MCP-native post-generation validation layer for LLM outputs.
Lemma is a Python MCP server that exposes model-agnostic LLM output validation as callable tools. Any agentic system — Claude, GPT, or a custom agent — can invoke Lemma's tools mid-reasoning to check outputs before acting on them or returning them to users.
The core idea: if you can't fully trust an LLM's output, you can build infrastructure to check it.
While building an AI-powered review management system, I hit a specific failure: the model generated repetitive responses that violated Google's content policies. Clients lost rankings. The outputs were technically fluent but contextually harmful — and nothing caught them before they reached users.
Prompt engineering, context windows, and keyword constraints didn't solve the core problem. What was missing was a post-generation validation layer — something that checks outputs against constraints after generation, before downstream use.
Lemma is that layer.
A concrete example: validating Claude's tool call outputs before they trigger downstream actions in an agentic pipeline — catching hallucinated parameters or contradictory instructions before execution.
LLM Raw Response
↓
[Lemma MCP Server] ← any agent calls verify_output() as an MCP tool
↓
┌─────────────────────────────────┐
│ Validators │
│ - Mathematical consistency │
│ - Logical contradiction │
└─────────────────────────────────┘
↓
┌─────────────────────────────────┐
│ Structured Failure Logger │
│ - tenant_id tagged events │
│ - severity + violation_type │
│ - fine-tuning signal format │
└─────────────────────────────────┘
↓
Validated ✓ or Flagged ✗ + Reason + Structured Log
Master tool.

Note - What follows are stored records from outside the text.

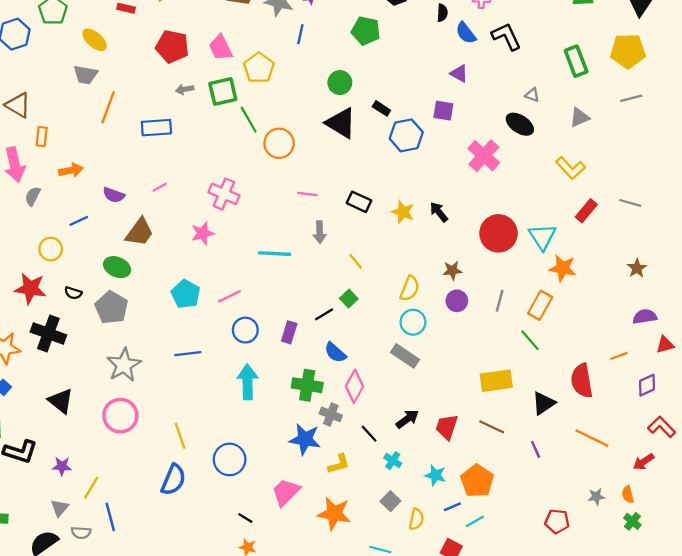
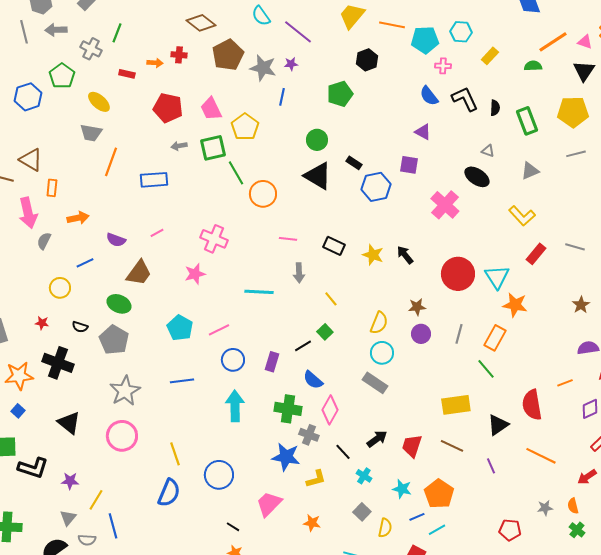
black semicircle: (442, 13) -> (495, 108), moved
green pentagon: (366, 31) -> (340, 94), turned -30
red star: (30, 288) -> (42, 323), size x0.5
orange star: (334, 513) -> (312, 523), size x0.6

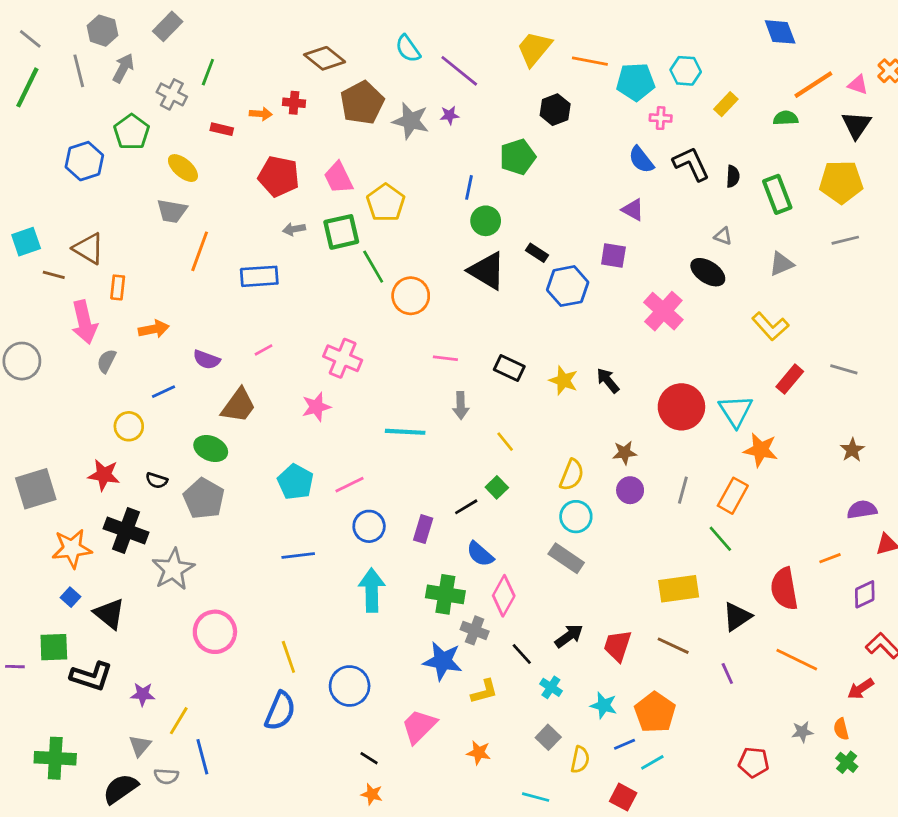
gray arrow: (56, 30) -> (123, 68), turned 120
blue line: (282, 97) -> (469, 187), moved
red star: (42, 323) -> (104, 475), size x1.6
gray star: (125, 391) -> (173, 569), moved
black triangle: (69, 423) -> (109, 614), moved

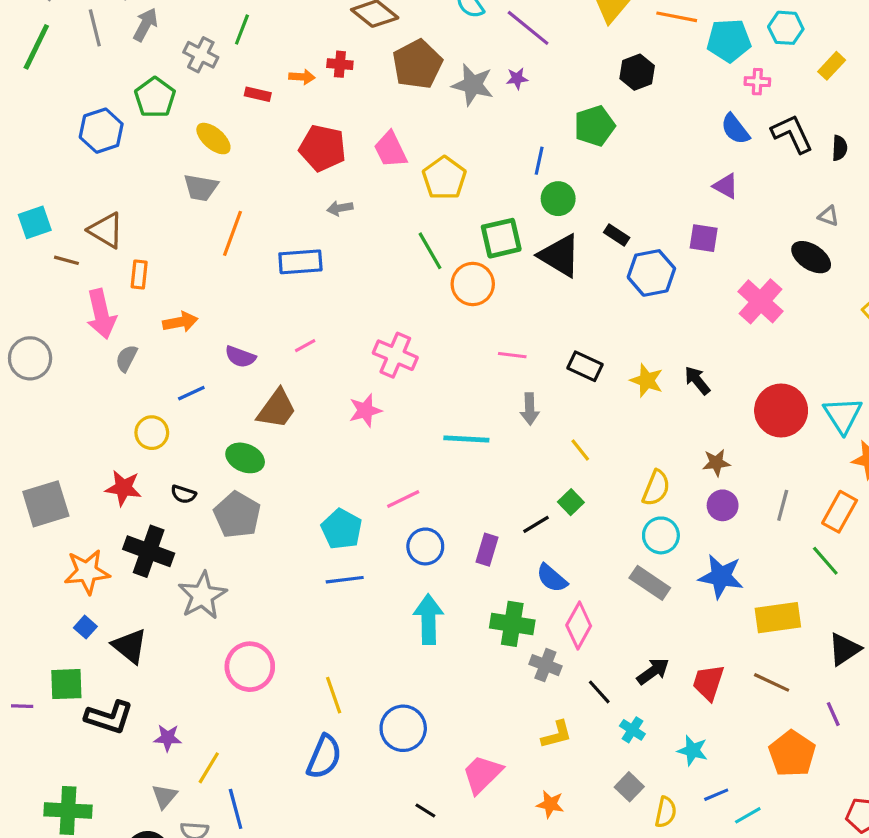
green square: (341, 232) -> (501, 238), moved
cyan pentagon: (295, 482) -> (342, 529), moved
blue star: (443, 661) -> (721, 577), moved
orange pentagon: (655, 712) -> (792, 754), moved

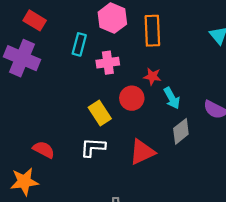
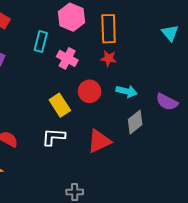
pink cross: (108, 63) -> (67, 58), turned 36
red star: (152, 76) -> (109, 58), moved
cyan arrow: (172, 98) -> (127, 91), turned -48

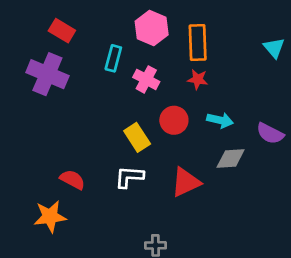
gray diamond: (135, 122) -> (231, 158), turned 35

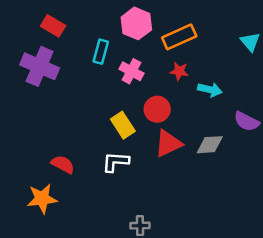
orange rectangle: (198, 42) -> (179, 37), turned 68
cyan arrow: (220, 120) -> (210, 90), moved
red triangle: (186, 182) -> (168, 143), moved

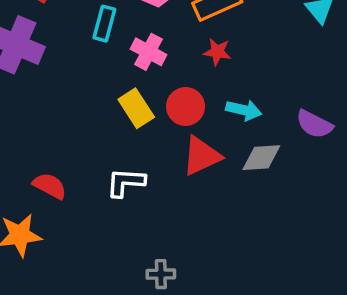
cyan arrow: (210, 90) -> (244, 110), moved
yellow rectangle: (123, 125) -> (136, 108), moved

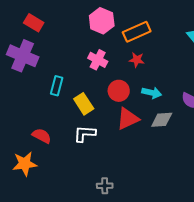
cyan rectangle: (104, 24) -> (57, 86), moved
yellow rectangle: (136, 108) -> (84, 104), moved

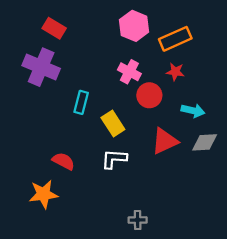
red circle: (119, 91) -> (149, 95), moved

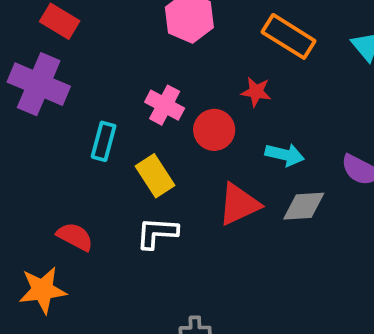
orange rectangle: (175, 39) -> (289, 36), moved, turned 56
pink cross: (129, 72) -> (165, 105), moved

Runs all validators and returns aggregated result.
Input:
{
"output": "<LLM raw response>",
"spec": "<optional behavioral specification>",
"context": "<optional prior context>",
"token": "<optional JWT for tenant isolation>"
}Output:
{
"verified": false,
"violations": [
{
"type": "math_error",
"severity": "high",
"expression": "2 + 3 = 7",
"detail": "LHS evaluates to 5 but RHS is 7"
},
{
"type": "logical_contradiction",
"severity": "high",
"output_claim": "The service is available in all regions.",
"context_claim": "The service is not available in Asia.",
"detail": "Output contradicts provided context"
}
],
"scores": {
"math_validity": 0.0,
"consistency": 0.5
}
}Uses SymPy to symbolically validate mathematical expressions in LLM output. Catches arithmetic errors with exact detail — not pattern matching.
Rule-based contradiction detection across multi-sentence outputs. Checks output claims against provided context for logical contradictions. Initial implementation is rule-based — not ML-based.
| Layer | Technology |
|---|---|
| MCP Server | Python MCP SDK (FastMCP) |
| Math Validation | SymPy |
| Schema / Types | Pydantic v2 |
| Auth | PyJWT |
| Logging | JSON structured output |
| Testing | pytest |
git clone https://github.com/0210shivam/lemma
cd lemma
python3 -m venv venv
source venv/bin/activate
pip install -r requirements.txtRun the MCP server:
python server.pyRun tests:
pytest tests/ -vRun validators directly:
from tools.validate_math import validate_math
result = validate_math("The total is 2 + 3 = 7")
print(result)MATH: False | 1 violation(s)
CONSISTENCY: False | 1 violation(s)
TOTAL VIOLATIONS: 2
{
"tenant_id": "org_test",
"violation_type": "math_error",
"severity": "high",
"violations": [...],
"scores": {"math_validity": 0.0, "consistency": 0.5}
}
- Consistency checker is rule-based — detects direct negation patterns but will miss paraphrased contradictions ("available everywhere" vs "not offered in Asia"). Semantic similarity model planned.
- Sequential validation — validators run one after another. Async pipeline needed for production throughput.
- Math extraction is pattern-based — catches explicit
X + Y = Zexpressions but not implicit numerical reasoning across sentences. - No persistence layer — failure events emit to stdout only. Database sink needed for multi-tenant dashboards.
Active development. Core validation pipeline working. Includes: mathematical validation, logical contradiction detection, JWT multi-tenant auth, structured failure logging, pytest test suite. Planned: spec compliance scoring, semantic consistency, async pipeline.
Built to solve a real production failure. Inspired by the reliability gap between fluent and trustworthy LLM outputs.